Published:  12:21 AM, 07 November 2019

7 November and the murder of freedom fighters


It is 7 November, a day etched in infamy in the history of this country. On this day, the nation lost some of its eminent patriots at the hands of the forces of reaction and communalism. On this day in 1975, the nation and its glorious history and heritage passed into the hands of men determined to push it back into the darkness it had emerged free of in late 1971. In effect, 1975 remains and will forever be our annus horribilis.

We as a people have suffered grievously in the aftermath of the commandeering of the state by anti-state elements between August and November 1975. The assassination of the Father of the Nation, Bangabandhu Sheikh Mujibur Rahman, with nearly his entire family, was a tragedy at a time when we looked forward to building the Shonar Bangla of our dreams. It was not just a hope we nurtured. It was a belief we shared once Bangladesh emerged as a sovereign People's Republic through a focused War of Liberation in 1971.

Bangabandhu's murder, along with that of his family, was followed by the assassination of the four national leaders on 3 November of the year. But it was not the end of tge gruesome story, for the agents of disorder and conspirators backed by local and foreign elements murdered General Khaled Musharraf and two other freedom-fighter officers at a time when they were engaged in restoring sanity and the secular values of our nationhood by driving the forces of evil from power.

Their murder set in motion a train of more murders of other freedom fighter officers, plunging the country into chaos. Darkness was once again part of collective national life, as it had once been in the year we fought off the Pakistanis.

As the country teetered on uncertainty, 6 November dawned with newspaper images of a beaming Khaled Musharraf being decorated with epaulettes reflecting his new rank of major general by the chief of staff of the navy, Rear Admiral MH Khan, and the chief of staff of the air force, Air Vice Marshal MG Tawab. The latter had been flown in from Germany, where he had been leading a retired life, to take over from AK Khondokar in the period following 15 August.

As the day progressed on 6 November, the pieces began to fall into a pattern. The announcement that Khondokar Moshtaque Ahmed had resigned the presidency was swiftly followed by news that the chief justice of the Supreme Court, Abu Sadat Muhammad Sayem, had replaced him. A new order appeared to be in place finally.

As the night deepened, however, rumours of an unsavoury kind began to make the rounds. General Khaled Musharraf, they appeared to suggest, was waging a desperate struggle to hold on to his authority against the army units now beginning to move against him. In the cantonment, slogans of a 'sepoy-janata' revolution were raised. The entire area began to resonate with them. A full-scale rebellion was on and for once the shrewd, brilliant Khaled Musharraf appeared unable to resist the tide against him and his loyalists.

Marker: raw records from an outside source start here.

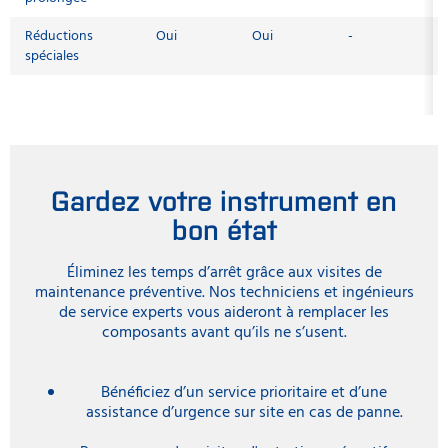
Réductions
Oui
Oui
-
spéciales
Gardez votre instrument en
bon état
Éliminez les temps d’arrêt grâce aux visites de
maintenance préventive. Nos techniciens et ingénieurs
de service experts vous aideront à remplacer les
composants avant qu’ils ne s’usent.
Bénéficiez d’un service prioritaire et d’une
assistance d’urgence sur site en cas de panne.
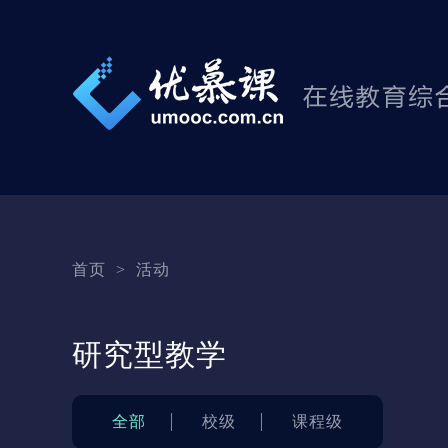
首页
>
活动
研究型教学
全部
校级
课程级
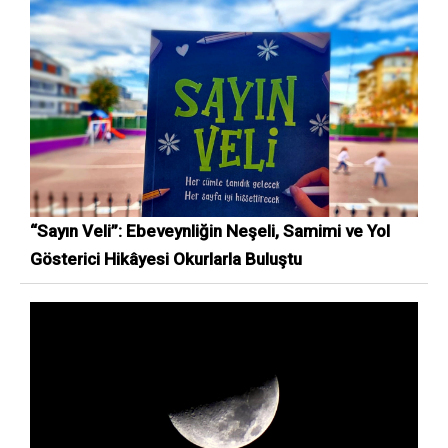
“Sayın Veli”: Ebeveynliğin Neşeli, Samimi ve Yol
Gösterici Hikâyesi Okurlarla Buluştu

On 7 November, Dhaka slipped into the hands of Colonel Taher and his men, who lost little time in freeing General Ziaur Rahman from confinement and restoring him to authority as chief of staff of the army. For General Musharraf, conditions had already gone from bizarre to eerie. He and his loyalists were on the run from the marauding men who had clearly thrown in their lot with Taher and Zia.

Attempting to make their way out of Dhaka in the hope of organising resistance, Musharraf, Huda and Haider found themselves in Sher-e-Banglanagar. Within minutes they became prisoners of the men they had once commanded. All three were brutally murdered. Their corpses were then subjected to varied forms of humiliation.

Sometime in the early afternoon, General Zia made his way to Bangabhaban. Soldiers and a crowd of onlookers raised, for the first time in independent Bangladesh, the slogan of Nara-e-Takbeer, punctuated of course by another, Sepoy-Janata Zindabad. The state of Bangladesh was pushed into a state of grave peril.

On 7 November 1975, all hope, raised briefly only days earlier, of a revival of the spirit that had led Bengalis into the War of Liberation in 1971 seemed to have been snuffed out.

Musharraf loyalists in the army, those who had survived death, were scattered and making their way to safety.  It was the beginning of a new nightmare that would keep the nation in its vise-like grip for twenty one years.